Went to a very definitively non-slash Star Trek convention two weeks ago: the seventh convention of the Alliance Normande in Le Havre. I got to spend money I did not have, I bought a Will Ryker uniform shirt I did not fit into, I purchased a heap of trading cards without checking whether I had them already or not, I ordered a French produced non-slash Classic Star Trek Trivia zine, and I still can't figure why, since my interest in mainstream Star Trek is marginal at best.

The first tent we were supposed to sleep in got soaked though, which was lucky, because it kept collapsing, so we got to put up another tent in the middle of the night. The sleeping bags had remained outside in the evening and were fairly wet with dew, at least, mine was. There were babies, kids and dogs launching themselves at your legs, trying to make you trip. To sum up, I really had a whale of a good time. Fandom is a strange thing.

There were new people, videos of German conventions, trivia and caption contests (I won a LaForge pass at the

caption contest. In my opinion, the funniest line was the one illustrating a picture of Kirk about to smash something with a rock after a drawn out fight: "Sorry Picard, there can only be one of us!") and lots of activities, among which pyrograving on cardboard. Not wanting to deface a character I liked (like Quark or Albert Rosenfield) by a new technique, I burned a Bodie into the cardboard. But that day, Bodie was not the only one to roast under the calculating caress of the flame. Me, during the proceedings, I got myself scarletly sunburned on half my arms and on the left side of my face. A new style Cheronnite, as it were.

Though I don't do any, I would love to see you expand on the technical side of video songs making.

The "I'll do anything for love" [4] sounds great. Now we can see american tapes without all the fast forward lines, we've got to know where video songs can be bought from, yes? The Star Trek "New Math" Tom Lehrer is one of my top favourites, with the Smut song and a man from from Uncle one where pornographic bits have been inserted. What I like in video songs is the tricky synchronisation to the story told with the help of the song.

Rock Bands: It seems weird, now that I think that slash has to be based on fictional characters, but I remember, when I was much younger, I used to daydream about slash stories between Brian Jones and David Bowie, and a smattering of greek gods who had wandered by due to my search for slash material.
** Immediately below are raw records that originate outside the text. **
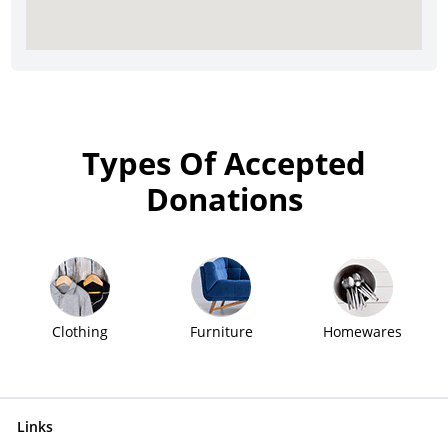
Types Of Accepted
Donations
Clothing
Furniture
Homewares
Links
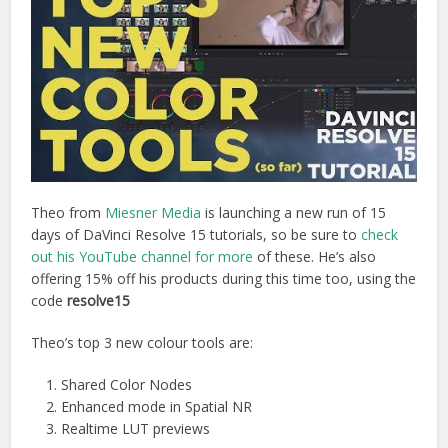
Theo from
Miesner Media
is launching a new run of 15
days of DaVinci Resolve 15 tutorials, so be sure to
check
out his YouTube channel for more
of these. He’s also
offering 15% off his products during this time too, using the
code
resolve15
Theo’s top 3 new colour tools are:
Shared Color Nodes
Enhanced mode in Spatial NR
Realtime LUT previews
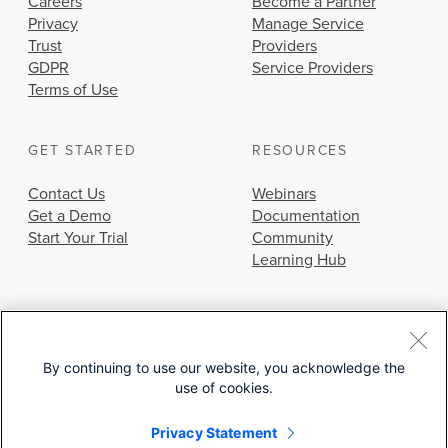
Careers
Become a Partner
Privacy
Manage Service
Trust
Providers
GDPR
Service Providers
Terms of Use
GET STARTED
RESOURCES
Contact Us
Webinars
Get a Demo
Documentation
Start Your Trial
Community
Learning Hub
By continuing to use our website, you acknowledge the
use of cookies.
© 2026 Cisco Systems, Inc.
Privacy Statement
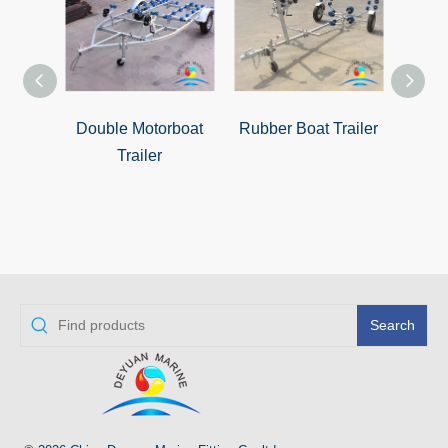
Double Motorboat
Rubber Boat Trailer
Zhuha
Trailer
Search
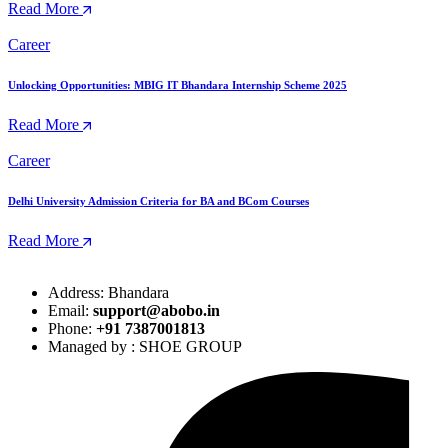
Read More
Career
Unlocking Opportunities: MBIG IT Bhandara Internship Scheme 2025
Read More
Career
Delhi University Admission Criteria for BA and BCom Courses
Read More
Address: Bhandara
Email:
support@abobo.in
Phone:
+91 7387001813
Managed by : SHOE GROUP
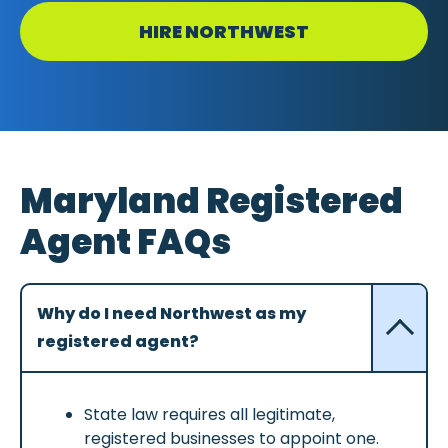
HIRE NORTHWEST
Maryland Registered
Agent FAQs
Why do I need Northwest as my
registered agent?
State law requires all legitimate,
registered businesses to appoint one.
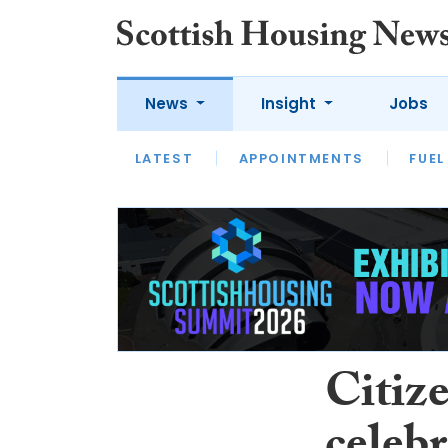
News
Insight
Jobs
LATEST
APPOINTMENTS
FUEL
LATEST
OPINION
INTERVIEW
Citiz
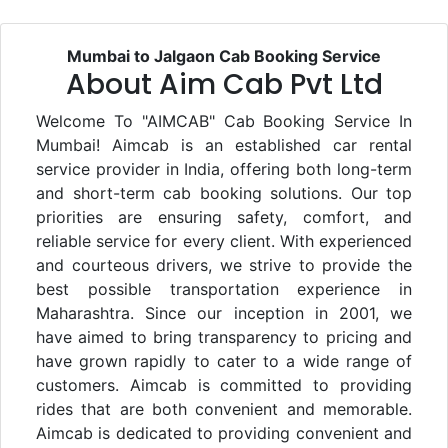
Mumbai to Jalgaon Cab Booking Service
About Aim Cab Pvt Ltd
Welcome To "AIMCAB" Cab Booking Service In
Mumbai! Aimcab is an established car rental
service provider in India, offering both long-term
and short-term cab booking solutions. Our top
priorities are ensuring safety, comfort, and
reliable service for every client. With experienced
and courteous drivers, we strive to provide the
best possible transportation experience in
Maharashtra. Since our inception in 2001, we
have aimed to bring transparency to pricing and
have grown rapidly to cater to a wide range of
customers. Aimcab is committed to providing
rides that are both convenient and memorable.
Aimcab is dedicated to providing convenient and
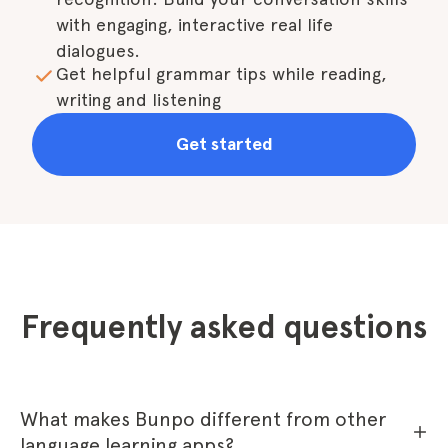
with engaging, interactive real life 
dialogues.
Get helpful grammar tips while reading, 
writing and listening
Get started
Frequently asked questions
What makes Bunpo different from other
language learning apps?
Loccoco/Dorian sigh... [5] Are you planning a cross-over with the Turquoise Mine Affair? Loss of innocence: it's cute and disorderly. Love it. What does subsuming mean?

In my opinion, TL the Soul could be slash (unless transgender defines a category by itself) (and I might modify my views after I've actually read it.). This follows the reasoning that if Avon and Vila entered a graphic cyberspace, and perceived themselves as a blue pink polka dotted cube and a red and yellow striped pyramid copulating, that'd still be slash. If they both used cyber-female bodies, it would be male slash as well. Those stories would, however, be very close to the border of the definition. On the other hand, take a story where Cally receives a bang on the head. When she wakes up, she's convinced that she's Avon in Cally's body, and then proceeds to seduce Vila, would that be slash? What if Cally woke up in Avon's body, and has sex with Vila? (funny how the reaction of people waking up in unfamiliar bodies seems to be to want to have sex with Vila first thing. Me, I don't quite see it. Blake yes, but Vila?).

My objection to the story [Girls Just Want to Have Fun by Dawn Woods in the previous issue] is this: I've enjoyed the Ripley/Hicks story in Heroes, so I know I can appreciate the unexpected straight story in a slash zine. But if there are two characters I like, and a third one is going to be introduced, that I don't know, and who's going to be important to them, it's going to have to be somebody more real than Karen. That women is almost as much in control of the events in the story as the writer herself, she's almost as tough as Bodie, as eager for sex as Doyle, and as smart and conniving as Cowley. What IS the point of her? I guess I'd have minded less if she had been Susan Fisher. I can believe all that from her.

About Macho Masochism: I remember, a couple of years ago, an article in STERN, a German weekly magazine, on an American macho camp, where men would pay to be tortured, or rather kept in rough conditions, naked and tied up, without food or drink, by men of military or ex-mercenaries type. And they did that to prove they were men, if they could stand the whole course. There were pictures. A man in uniform; holding a weapon, pudgy naked men tied up, sitting on the floor. No one looked like they were having any fun.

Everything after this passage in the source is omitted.